( Spanish) – The Sinaloa Prosecutor’s Office reported on Saturday the deaths of at least four people on September 20, bringing the death toll from violence in the Mexican state in the northwest of the country to 53 people since September 9, when there was an increase in clashes between criminal groups.
This week, Mexican President-elect Claudia Sheinbaum defended President Andrés Manuel López Obrador’s policy of non-violence towards drug cartels when referring to the violence in Sinaloa, in the northwest of the country.
“The question is whether you enter into a violent confrontation with these groups. What would be provoked if you enter into a violent confrontation? Probably more violence. So that is why it is a different strategy.

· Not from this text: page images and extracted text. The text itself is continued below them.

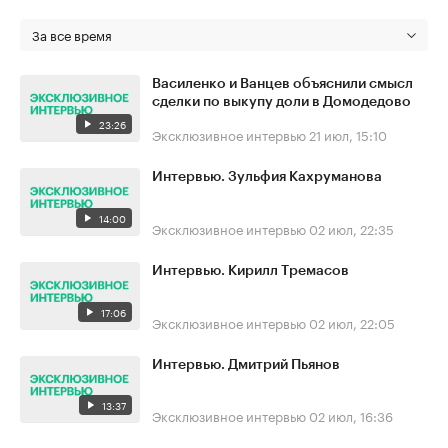
За все время
Василенко и Ванцев объяснили смысл
сделки по выкупу доли в Домодедово
23:26
Эксклюзивное интервью
21 июл, 15:10
Интервью. Зульфия Кахруманова
14:00
Эксклюзивное интервью
02 июл, 22:35
Интервью. Кирилл Тремасов
17:06
Эксклюзивное интервью
02 июл, 22:05
Интервью. Дмитрий Пьянов
13:37
Эксклюзивное интервью
02 июл, 16:36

Maybe it is not exactly waiting for the groups to stop fighting. Just what is being done now, which is protecting the population,” said Sheinbaum.
For his part, the governor of Sinaloa, Rubén Rocha Moya, assured that the security forces are not “overwhelmed.”
“Let people know that we are taking care of them. Let them take care of themselves? Of course, we are taking care of them, we are doing the task, the operation that we have between the three orders is working. These are complicated, difficult events, not unprecedented in Sinaloa, they have occurred every time relations between criminal groups break down. This is one and I am having to deal with it and we are not overwhelmed at all,” he said.
Mexican President Andrés Manuel López Obrador reiterated on Thursday that he had asked the United States for an explanation regarding the events that led to the arrest of Sinaloa cartel co-founder Ismael “El Mayo” Zambada on July 25, and claimed that the violence in the state was due to an alleged “agreement” between the U.S. Department of Justice and one of the organized crime groups.
“The Department of Justice was holding talks with one of the criminal groups in Sinaloa and they had agreements. They even released, or gave a different status to, one of the detainees in the United States at the same time that they took another person,” López Obrador said during his daily morning press conference.
The head of state added that this “requires an explanation because if we are now facing a situation of instability and confrontation in Sinaloa, it is because they made that decision. And we do not agree,” he said.
has requested comment from the US Department of Justice on López Obrador’s allegations.
López Obrador also referred to Zambada’s capture as “someone kidnapped through an agreement” who “is being taken to the United States,” and said that the violence in Sinaloa, which has left at least 43 dead since September 9, is due to this “special, extraordinary situation.”